Senin, 27 Juni 2022 - 18:57 WIB
Presiden Rusia Vladimir Putin (kanan) berpose saat menyambut Perdana Menteri Turki Tayyip Erdogan di Kremlin, Moskow, Rusia, 18 Juli 2012. Foto/REUTERS/Sergei Karpukhin
ANKARA - Turki tidak mengikuti jejak Barat dalam memberikan sanksi kepada Rusia karena dipandu oleh pertimbangan ekonomi pragmatis dan “kebijakan keseimbangan”.

Pengakuan itu diungkapkan juru bicara presiden Turki Ibrahim Kalin dalam wawancara dengan Haberturk TV.

Kalin mengatakan Ankara sedang mengejar “kebijakan keseimbangan” dalam hubungannya dengan Rusia.



“Karena kami bergantung pada sumber energi asing, kami mengembangkan hubungan dengan Rusia seperti yang kami lakukan dengan Iran,” ujar dia, mencatat bahwa Turki juga menikmati hubungan baik dengan Amerika Serikat (AS) dan negara-negara Barat lainnya.



“Kami tidak menjatuhkan sanksi kepada Rusia atas perang Ukraina. Tentu saja, kita harus melindungi kepentingan negara kita,” papar dia.



Menurut pendapat Kalin, “Menjatuhkan sanksi pada Moskow akan lebih merugikan ekonomi Turki daripada Rusia.”

“Kami mengambil sikap yang jelas. Saat ini, orang Barat juga telah menerimanya. Mereka tidak mengatakan apapun tentang posisi Turki karena alasan geopolitik,” ujar Kalin.



Dia juga menekankan bahwa negaranya tidak mendukung kebijakan menjatuhkan sanksi pribadi terhadap pengusaha Rusia.

“Mereka yang disebut miliarder di Barat disebut oligarki ketika datang ke Rusia. Apakah tidak ada pemimpin seperti itu di AS atau Eropa?” tanya Kalin.

Kalin menjelaskan negaranya memandang operasi militer Rusia sebagai “invasi” dan menyatakannya “dengan jelas dan tegas.”

Namun, dia menekankan, “Turki terus berbicara dengan Ukraina dan Rusia karena semakin lama perang, semakin tinggi biayanya.”

“Terus terang, tidak ada negara lain yang berusaha menyatukan kedua belah pihak. Ini akan menjadi contoh bahwa kerja sama dapat dilakukan pada isu-isu tertentu bahkan di lingkungan perang,” tutur Kalin.

Dia menekankan peran yang dimainkan Ankara dalam menegosiasikan solusi untuk masalah-masalah penting global tertentu, seperti pasokan biji-bijian dari wilayah yang dilanda konflik.

“Siapa yang akhirnya akan berbicara dengan Rusia jika semua orang membakar jembatan?” tanya dia.

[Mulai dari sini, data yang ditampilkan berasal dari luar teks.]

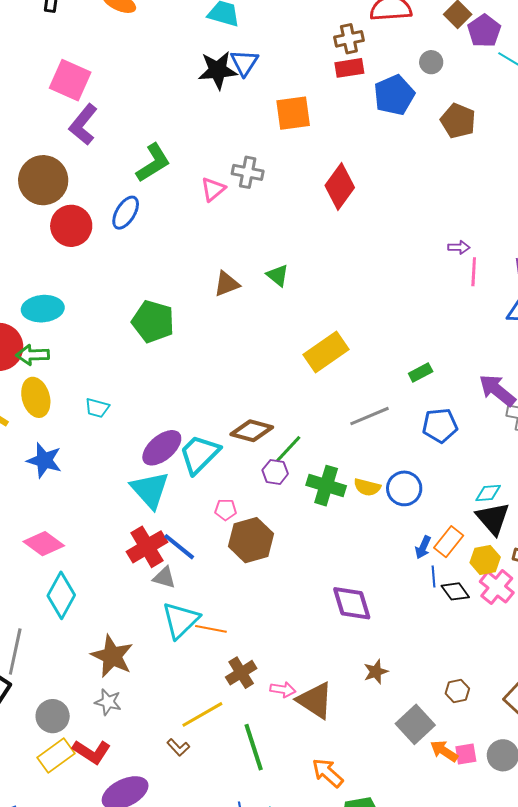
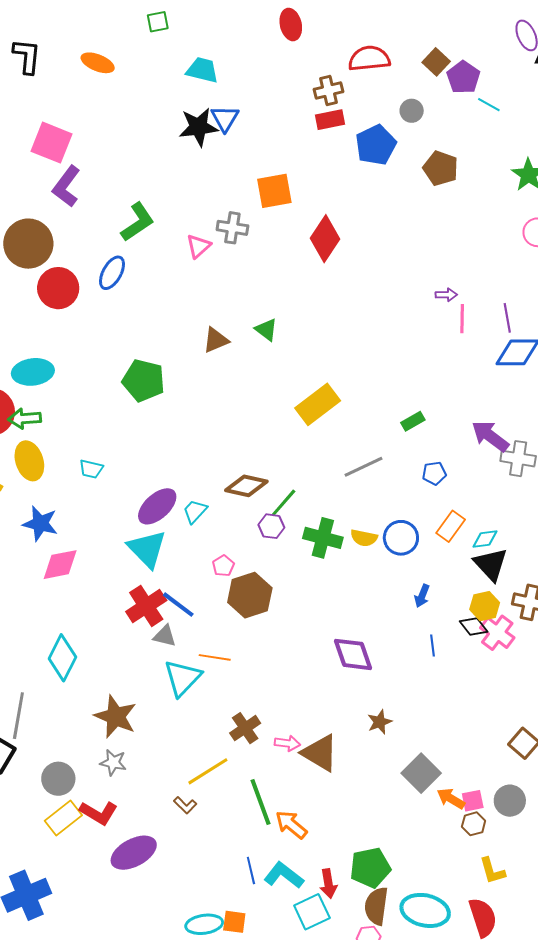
orange square: (293, 113) -> (274, 191), moved
blue pentagon: (440, 425) -> (434, 473), size x0.7
cyan trapezoid: (199, 454) -> (195, 511), size x0.6
pink pentagon: (226, 510) -> (223, 566), turned -30
orange rectangle: (449, 542) -> (451, 526), moved
pink diamond: (44, 544) -> (60, 565), moved, turned -45
blue line: (433, 576) -> (433, 645), moved
black diamond: (455, 591) -> (474, 627), moved
orange line: (211, 629) -> (215, 657), moved
brown hexagon: (457, 691) -> (474, 824), moved
orange arrow: (328, 773) -> (291, 825), moved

Kalin mengakui dia tidak dapat memprediksi pada titik mana pasukan militer Rusia akan meninggalkan Ukraina tetapi menekankan, “Perang memiliki efek jangka pendek, menengah dan jangka panjang.”

“Prediksi saya adalah bahwa kita akan sibuk dengan perang dan dampaknya selama 10 tahun ke depan. Perang mungkin berakhir, tetapi dampaknya akan berlanjut dengan cara yang berbeda,” papar Kalin.

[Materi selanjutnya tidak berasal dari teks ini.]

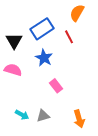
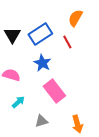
black triangle: (14, 41) -> (12, 35), moved
pink rectangle: (56, 86) -> (54, 91), size x1.6
cyan arrow: (22, 115) -> (18, 102), moved, turned -72

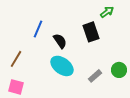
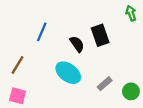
green arrow: (107, 12) -> (131, 13), moved, turned -72
black semicircle: (60, 41) -> (77, 44), moved
green circle: (119, 70) -> (131, 91), moved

Menurutnya, dunia sedang menghadapi perang dingin jenis baru, dengan sentimen anti-Rusia yang kuat di Barat dan “anti-Baratisme” menyebar di Rusia.

“Akan ada reposisi tektonik besar-besaran,” tegas Kalin.

Mengomentari alasan di balik serangan Rusia di Ukraina, juru bicara Turki membantah klaim Barat tentang “irasionalitas” Presiden Rusia Vladimir Putin, dengan mengatakan kadang-kadang Barat lebih suka "mengirasionalisasikan masalah daripada mengkonfrontasinya."

Menurutnya, masalah dalam hubungan antara Rusia dan Barat dimulai pada 1990-an ketika Rusia, dalam menanggapi perubahan tatanan geopolitik global, menawarkan Barat kesempatan membuat “perjanjian keseimbangan baru” yang akan mencerminkan perubahan tersebut.

“Mereka yang ingin menekan negara-negara yang ingin keluar dari bawah mengatakan: ayo jalan konflik,” ungkap dia.

Dia menekankan, “Turki tidak pernah membenarkan invasi Rusia ke Ukraina.”

Meski demikian, Kalin menunjukkan pentingnya untuk tidak mengabaikan hubungan sebab-akibat.

“Kami juga keberatan dengan tatanan yang tidak teratur ini dan tatanan (global) yang tidak adil ini,” ujar dia.

Rusia menyerang Ukraina pada akhir Februari, menyusul kegagalan negara tetangga tersebut mengimplementasikan persyaratan perjanjian Minsk, yang pertama kali ditandatangani pada 2014, dan pengakuan akhirnya Moskow atas republik Donbass di Donetsk dan Lugansk.

Protokol yang ditengahi Jerman dan Prancis dirancang untuk memberikan status khusus kepada daerah-daerah yang memisahkan diri di dalam negara Ukraina.

Kremlin sejak itu menuntut agar Ukraina secara resmi menyatakan dirinya sebagai negara netral yang tidak akan pernah bergabung dengan blok militer NATO yang dipimpin AS.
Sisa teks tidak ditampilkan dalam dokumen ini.